Um 4 Uhr sind wir Alle an Bord der »Hekate« und fahren, die österreichisch-ungarische Flagge am Hauptmaste, mit vollem Dampfe, nun zum letzten Male, den Menam hinab, -- noch grüssen die schwimmenden Häuser, der Spectakel, der Lärm der Grossstadt, dann die öde Stille des Jungles, und um 8 Uhr werfen wir südlich von Paknám, aber innerhalb der Barre, Anker, da morgen hier Reis eingenommen werden soll. -- Nun entdecken wir den ganzen Jammer unserer Lage; die »Hekate« ist noch viel schmutziger, viel vernachlässigter als ihre Schwester »Hecuba«. Die einzige Cabine auf Deck erhält der Chef, während man uns dreien ein paar Löcher schauderhaftester Art anweist, Kakerlaken, Ratten, Ameisen sind noch das beste dabei, -- seit Monaten scheinen die Leintücher nicht gewaschen zu sein! Am Vordertheile befinden sich 300 Zebuochsen, die erbärmlich stinken, -- doch suchen es ihnen hierin etwa 200 am Stern zusammengepferchte Chinesen zuvorzuthun! Beim Dîner stellt sich heraus, dass der gesammte Weinvorrath des Schiffes eine halbe, sage eine halbe Flasche Rothwein beträgt! Für vier Menschen, während vier Tagen! Well, à la guerre, comme à la guerre, wir legen tant bien que mal die müden Glieder in lange Sessel auf Deck und trachten die Milliarden Mosquitos abzuwehren, die, über den Aufenthalt des Schiffes entzückt, von allen Seiten herbeifluthen! Felicissima notte!

Donnerstag 17. Jänner.

Während Biegeleben und Sapieha ans Land gehen, um das zur jetzigen Jahreszeit gänzlich verlassene Städtchen zu durchforschen (im Sommer gebrauchen viele Bangkoker hier die Seebäder), rudert unser Capitän zu einem in der Nähe verankerten Engländer, der, soeben aus Hongkong angekommen, ihm seinen ganzen Weinkeller, nämlich 17 Flaschen verschiedensten Rebensaftes, überlässt, -- dadurch sind wir gerettet, -- denn das Wasser, welches der Capitän, ein junger Deutscher, selbst trinkt, ist, wie bekannt, schon drei Monate alt, -- Soda ist keines vorhanden, die Bedienung ist elend, die chinesischen Boys, ordinäre Arbeiterjungen, die niemals Europäer bedient haben, sprechen kein Wort englisch und kümmern sich gar nicht um uns. -- Das Essen bei alledem ungeniessbar!
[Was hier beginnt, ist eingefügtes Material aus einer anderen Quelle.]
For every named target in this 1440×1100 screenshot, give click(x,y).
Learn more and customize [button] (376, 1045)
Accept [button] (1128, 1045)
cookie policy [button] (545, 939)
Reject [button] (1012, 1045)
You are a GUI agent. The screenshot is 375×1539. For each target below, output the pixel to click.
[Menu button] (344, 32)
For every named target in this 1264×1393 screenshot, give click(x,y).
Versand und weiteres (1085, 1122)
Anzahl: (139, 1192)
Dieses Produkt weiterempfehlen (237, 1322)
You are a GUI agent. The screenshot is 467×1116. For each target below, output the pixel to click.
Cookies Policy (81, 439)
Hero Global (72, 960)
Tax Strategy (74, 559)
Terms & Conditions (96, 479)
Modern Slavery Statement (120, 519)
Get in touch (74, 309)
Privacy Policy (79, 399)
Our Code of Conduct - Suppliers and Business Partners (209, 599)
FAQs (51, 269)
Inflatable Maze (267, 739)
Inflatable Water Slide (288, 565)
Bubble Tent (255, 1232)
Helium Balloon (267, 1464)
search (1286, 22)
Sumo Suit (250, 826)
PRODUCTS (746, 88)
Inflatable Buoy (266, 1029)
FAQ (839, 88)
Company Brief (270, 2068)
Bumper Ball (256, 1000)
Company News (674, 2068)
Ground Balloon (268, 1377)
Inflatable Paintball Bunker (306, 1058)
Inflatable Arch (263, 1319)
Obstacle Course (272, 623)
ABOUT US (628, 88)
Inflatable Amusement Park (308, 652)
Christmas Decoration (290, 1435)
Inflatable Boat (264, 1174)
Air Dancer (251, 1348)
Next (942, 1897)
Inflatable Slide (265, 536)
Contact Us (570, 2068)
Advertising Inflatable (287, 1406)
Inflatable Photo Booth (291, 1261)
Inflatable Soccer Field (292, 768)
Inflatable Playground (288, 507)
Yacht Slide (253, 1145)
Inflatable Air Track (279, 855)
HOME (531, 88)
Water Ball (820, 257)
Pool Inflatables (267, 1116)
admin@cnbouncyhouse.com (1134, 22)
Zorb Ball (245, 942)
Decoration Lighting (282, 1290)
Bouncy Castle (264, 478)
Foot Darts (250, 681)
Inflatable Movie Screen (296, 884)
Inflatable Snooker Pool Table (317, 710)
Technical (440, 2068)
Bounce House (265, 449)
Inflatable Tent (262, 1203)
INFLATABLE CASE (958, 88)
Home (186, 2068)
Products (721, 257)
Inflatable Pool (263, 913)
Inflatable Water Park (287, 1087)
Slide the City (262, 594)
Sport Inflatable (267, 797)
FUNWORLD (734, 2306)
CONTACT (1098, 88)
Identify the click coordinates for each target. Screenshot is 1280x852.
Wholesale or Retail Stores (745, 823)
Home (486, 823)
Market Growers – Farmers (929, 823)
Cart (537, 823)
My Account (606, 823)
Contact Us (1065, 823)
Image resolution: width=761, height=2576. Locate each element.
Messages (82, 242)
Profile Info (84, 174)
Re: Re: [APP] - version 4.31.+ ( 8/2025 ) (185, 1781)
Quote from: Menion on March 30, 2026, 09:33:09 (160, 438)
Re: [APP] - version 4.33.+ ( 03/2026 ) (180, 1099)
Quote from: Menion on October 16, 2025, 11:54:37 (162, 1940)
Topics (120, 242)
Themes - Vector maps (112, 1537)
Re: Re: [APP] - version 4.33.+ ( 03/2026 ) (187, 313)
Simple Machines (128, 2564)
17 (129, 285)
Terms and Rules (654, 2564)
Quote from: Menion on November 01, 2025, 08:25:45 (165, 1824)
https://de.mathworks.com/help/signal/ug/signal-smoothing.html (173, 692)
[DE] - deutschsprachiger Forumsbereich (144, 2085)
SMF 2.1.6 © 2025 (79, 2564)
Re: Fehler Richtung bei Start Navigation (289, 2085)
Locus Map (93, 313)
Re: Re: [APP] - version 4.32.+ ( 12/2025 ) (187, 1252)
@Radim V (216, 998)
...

Für 30 Tikals, den Preis der Ueberfahrt, hätte man schon etwas mehr liefern können. -- Mittags kommen die beiden Touristen ganz ermattet und erschöpft zurück; sie sind vier Stunden bei dieser Bratsonne im Jungle umhergelaufen, ohne ein menschliches Wesen anzutreffen. -- Der Reis ist eingeladen, um 3 Uhr geht's über die Barre und in See, -- Mosquitos auf Nimmerwiedersehen!

Freitag 18. Jänner.

Es stürmt, es rollt, es stampft, alle paar Minuten geht ein Platzregen nieder, -- die Zebus stinken, die Chinesen ditto, meine geschwollene Wange thut höllisch weh, -- vor Singapore ist keine Hilfe möglich. Biegeleben liegt regungslos in seiner Deckcabine und klagt, -- Sapieha flucht, nur Poche fügt sich ins Unvermeidliche. -- Nochmals: »Hol' der Teufel die Tropen!«

Alles im Gleichen, Rollen, Regen, Wind, Gestank, Schmerzen.